About 23 percent of open seats at companies in the Standard & Poor’s 1500 index went to women in 2014, according to the GAO. If that figure were to rise to about 50 percent, boards would be evenly split between women and men by roughly 2055, the report said.
Women held about 16 percent of board seats in the S&P 1500 in 2014, up from 8 percent in 1997.
“There are ways we can move faster,’’ said Susan Stautberg, chairman and chief executive of the Women Corporate Directors Foundation, which advocates for more women board members. “We can set goals, we can focus on mentorships and succession. You can’t just sit back and play it safe anymore.’’
European countries, including Sweden and France, have imposed quotas to get more women on boards, and the United Kingdom has moved the needle with a nonbinding push from the government and public commitments by corporate chairmen.
The United States has resisted regulation to speed up gender equality on boards. More than 350 of 1,846 public companies have no women, and another 628 have only one, according to 2020 Women on Boards, a Boston group.

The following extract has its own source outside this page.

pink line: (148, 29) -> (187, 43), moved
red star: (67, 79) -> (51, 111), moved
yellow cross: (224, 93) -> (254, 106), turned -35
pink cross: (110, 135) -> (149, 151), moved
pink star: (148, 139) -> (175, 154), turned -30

The GAO, which did not make recommendations in its 38-page report, said several factors inhibit more rapid change, including a lack of women in executive positions and low turnover of board seats. About 600 board seats change hands yearly on the S&P 1500, or about 4 percent of the total.

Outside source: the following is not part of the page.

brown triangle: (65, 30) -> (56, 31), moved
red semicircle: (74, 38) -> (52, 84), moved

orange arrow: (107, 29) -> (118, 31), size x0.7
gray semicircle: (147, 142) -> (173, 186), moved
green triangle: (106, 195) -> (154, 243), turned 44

The report highlighted the Securities and Exchange Commission’s effort to study whether better company disclosure of board and leadership diversity would help speed the process. Funds representing about $1.12 trillion in investments, including the California Public Employees Retirement System and the New York City comptroller’s office, petitioned the SEC in March to require more disclosure, including gender details, for board nominees.
Other suggestions included requiring candidate slates for boards to include at least one woman; setting voluntary targets; adopting term and age limits for directors; and expanding boards to add more women, the GAO said, based on interviews with 19 executives, governance experts, and investors conducted as part of the study.

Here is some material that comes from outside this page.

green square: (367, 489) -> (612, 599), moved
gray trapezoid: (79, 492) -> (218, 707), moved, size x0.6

In the smaller S&P 500 index, women made up 31 percent of new directors last year, taking 117 of the 376 board seats that changed hands, the most ever in a year, according to executive recruiter Spencer Stuart. Women held 22, or 4.4 percent, of the CEO jobs in that index.
Women are also moving to the top faster in family-run companies, Stautberg said. Those dominated by hedge funds, private equity, and venture capital remain far less diverse in the boardroom, she added.
“If we don’t get this fixed, we’re going to be left behind by companies in other countries that are doing it,’’ Stautberg said.